If we want to use context, redux, local state, mobx, some direct DOM manipulation (as I see sometimes) then it is no wonder we cannot prove its correctness.

Most people find it difficult to accept constraints, even for their own good (type annotations, even using git). I still remember a project where I introduced git and after a few months of leaving an ex-colleague (still in touch) proudly announced that they got rid of it because it was slowing the team down.

"All of humanity's problems stem from man's inability to sit quietly in a room alone" — Pascal


Exactly!
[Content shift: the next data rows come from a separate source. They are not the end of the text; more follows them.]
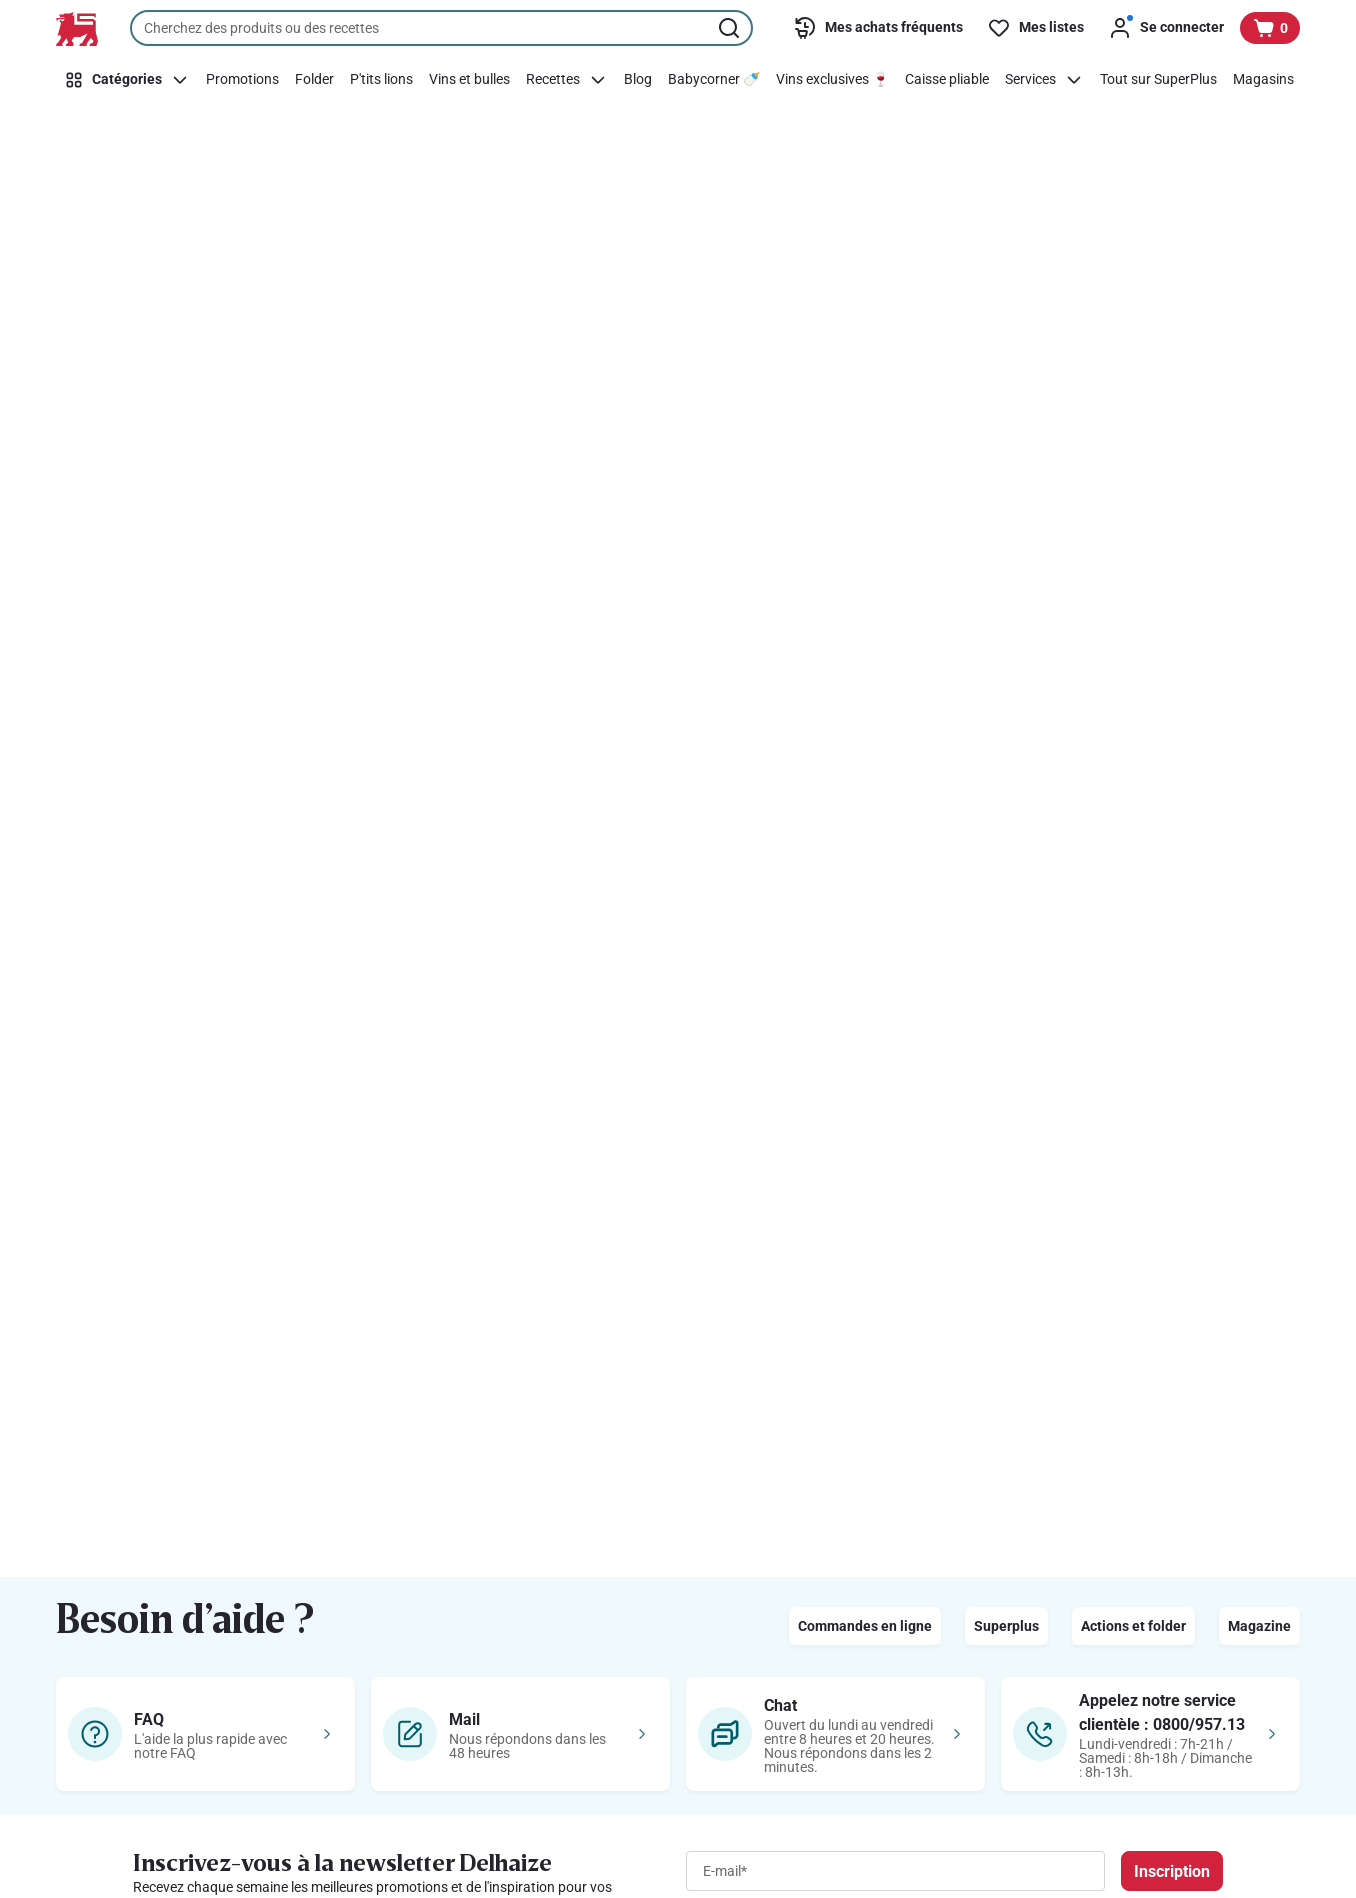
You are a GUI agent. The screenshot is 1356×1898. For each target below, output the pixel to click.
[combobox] (441, 28)
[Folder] (314, 80)
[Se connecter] (1166, 28)
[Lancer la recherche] (731, 28)
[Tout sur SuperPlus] (1158, 80)
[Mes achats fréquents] (878, 28)
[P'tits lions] (381, 80)
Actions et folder (1133, 1626)
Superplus (1006, 1626)
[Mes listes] (1035, 28)
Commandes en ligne (865, 1626)
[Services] (1044, 80)
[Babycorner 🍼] (714, 80)
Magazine (1259, 1626)
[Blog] (638, 80)
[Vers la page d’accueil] (77, 29)
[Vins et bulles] (469, 80)
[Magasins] (1263, 80)
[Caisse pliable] (947, 80)
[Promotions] (242, 80)
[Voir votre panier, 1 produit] (1270, 28)
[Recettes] (567, 80)
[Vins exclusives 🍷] (832, 80)
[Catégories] (127, 80)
I don't know the right solution, either. All the tutorials I've read don't seem to know, either. They're either too simple to where that doesn't become an issue, or they do what you do, and it looks like a mess to me.

In Vue, I'll usually create a service to handle local-yet-shared state (which is just Vanilla JS, no Vue constructs), or create a VueX module (which you could use in React, as well). It's much easier to follow than React's wrapper methods.

In my experience, in both React and Angular, a lot of the things I expect a framework to handle need to be managed by the developer (namely, keeping shared values in sync). Over time, patterns can deviate to where different components/modules use different patterns, and devs spend extra time reading through component files to figure out why their feature isn't updating as expected.